**YOUR INSTRUCTIONS**
Transcription, pictures excluded: write out the data below exactly.

**EXERCISE DATA**
==========

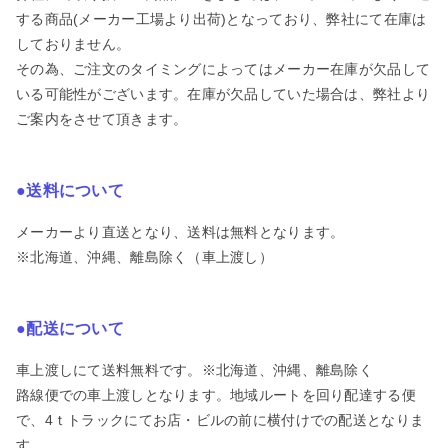
する商品(メーカー工場より出荷)となっており、弊社にて在庫は
しておりません。
その為、ご注文のタイミングによってはメーカー在庫が欠品して
いる可能性がございます。在庫が欠品していた場合は、弊社より
ご案内をさせて頂きます。
●送料について
メーカーより直送となり、送料は無料となります。
※北海道、沖縄、離島除く（車上渡し）
●配送について
車上渡しにて送料無料です。※北海道、沖縄、離島除く
路線便での車上渡しとなります。地域ルートを回り配達する便
で、4ｔトラックにてお店・ビルの前に横付けでの配送となりま
す。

==========

**ANSWER TO THE EXERCISE**
する商品(メーカー工場より出荷)となっており、弊社にて在庫は
しておりません。
その為、ご注文のタイミングによってはメーカー在庫が欠品して
いる可能性がございます。在庫が欠品していた場合は、弊社より
ご案内をさせて頂きます。
●送料について
メーカーより直送となり、送料は無料となります。
※北海道、沖縄、離島除く（車上渡し）
●配送について
車上渡しにて送料無料です。※北海道、沖縄、離島除く
路線便での車上渡しとなります。地域ルートを回り配達する便
で、4ｔトラックにてお店・ビルの前に横付けでの配送となりま
す。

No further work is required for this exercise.